A point to keep in mind. Trans women are women. And I don't mean this in some social "you are who you choose to be" sense. There is a biological inside-the-body reason most trans women "choose" to be women, and it's the fact that they are women1. So, if you are excluding trans women, you are excluding women. So if you have preferences in the women you date, state those preferences, don't just lump a bunch of unrelated women into one category.
Instead of blanket-banning trans women as a cohesive group (which they aren't a cohesive group, anymore than 'women who have six toes'), focus on the particular traits that you associate with trans women that you consider a turn off. Be aware that whatever those traits are, not all trans women have those traits, and some cis women likely do have those traits. There is no magical dividing line between trans women and cis women.

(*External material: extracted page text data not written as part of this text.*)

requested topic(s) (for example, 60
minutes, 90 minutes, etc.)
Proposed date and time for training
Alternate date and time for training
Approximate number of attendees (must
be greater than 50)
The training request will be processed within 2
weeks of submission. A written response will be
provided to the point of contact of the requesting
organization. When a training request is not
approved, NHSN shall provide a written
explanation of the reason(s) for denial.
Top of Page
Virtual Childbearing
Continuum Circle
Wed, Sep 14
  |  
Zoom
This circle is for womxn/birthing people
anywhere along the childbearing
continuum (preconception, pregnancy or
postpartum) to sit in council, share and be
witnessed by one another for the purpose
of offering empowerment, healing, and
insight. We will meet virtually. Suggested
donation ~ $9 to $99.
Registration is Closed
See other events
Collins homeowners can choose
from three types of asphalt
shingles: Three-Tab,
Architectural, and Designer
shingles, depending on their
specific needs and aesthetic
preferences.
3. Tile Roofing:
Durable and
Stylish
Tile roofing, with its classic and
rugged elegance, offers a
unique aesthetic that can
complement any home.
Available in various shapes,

1 Many trans women would best be described as women with a birth defect. As the body develops in the womb, it frequently checks its environment to see, "Should I be building masculine parts or feminine parts?" One of the most common things checked for during this process is testosterone. If the mother gets enough testosterone in their system (for example, this can be caused by stress), it can trigger a change in the baby's development. One of the earliest things developed is the nervous system and among the last things developed is skeletal, muscular, and reproductive systems. So frequently a trans woman is a girl who was developing in the womb who her mom's body skipped a horomonal beat, and decided to finish up by tacking on masculine bits. In other words, these trans women are literally women who were trapped in a man's body. They were, biologically, a woman who got a d--k slapped on them at the end before they entered the world. [Note: This is only one among many ways a trans woman can become a trans woman, and is used demonstratively, there are other ways, which include chimerism, epigenetic factors, genetic anomolies, and more. I can get into more detail if asked.)

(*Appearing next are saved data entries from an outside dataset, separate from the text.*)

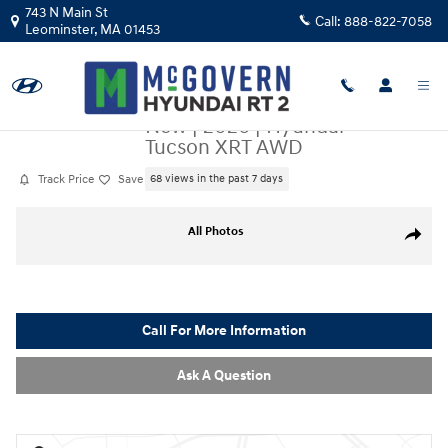
Skip to main content
743 N Main St
Call:
888-822-7058
Leominster
,
MA
01453
New
|
2026
|
Hyundai
Tucson XRT AWD
Track Price
Save
68 views in the past 7 days
New 2026 Hyundai Tucson XRT AWD SUV Photo 1 of 23
All Photos
Share
Call For More Information
Ask A Question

Edit: This isn't saying that women have to go through some biological test to be valid. They
used to do that. That
used to be a requirement. It cost hundreds of thousands of dollars. Insurance companies did research, and found that asking people their choices and identity (along with a counselor to filter out some mental illnesses that caused people to be confused), turned out it was nearly a 1:1 perfect substitute. This is why we call it "choice" now. It's not a choice, but because letting people choose ends up with the right answer. Kind of like if you asked someone, "Is your arm cut off, are you in pain?" and they answer "Yes", good chance their arm is cut off and they're in pain. There
used to be a pattern of telling people they had to go through certain tests to valid, and then it only caught those trans women that the particular test was able to catch (when there's tons of types). Those who used to insist on 'medically validated' transness didn't do any good, but only gatekept against lots of valid trans women. They were called truscrum, don't do that.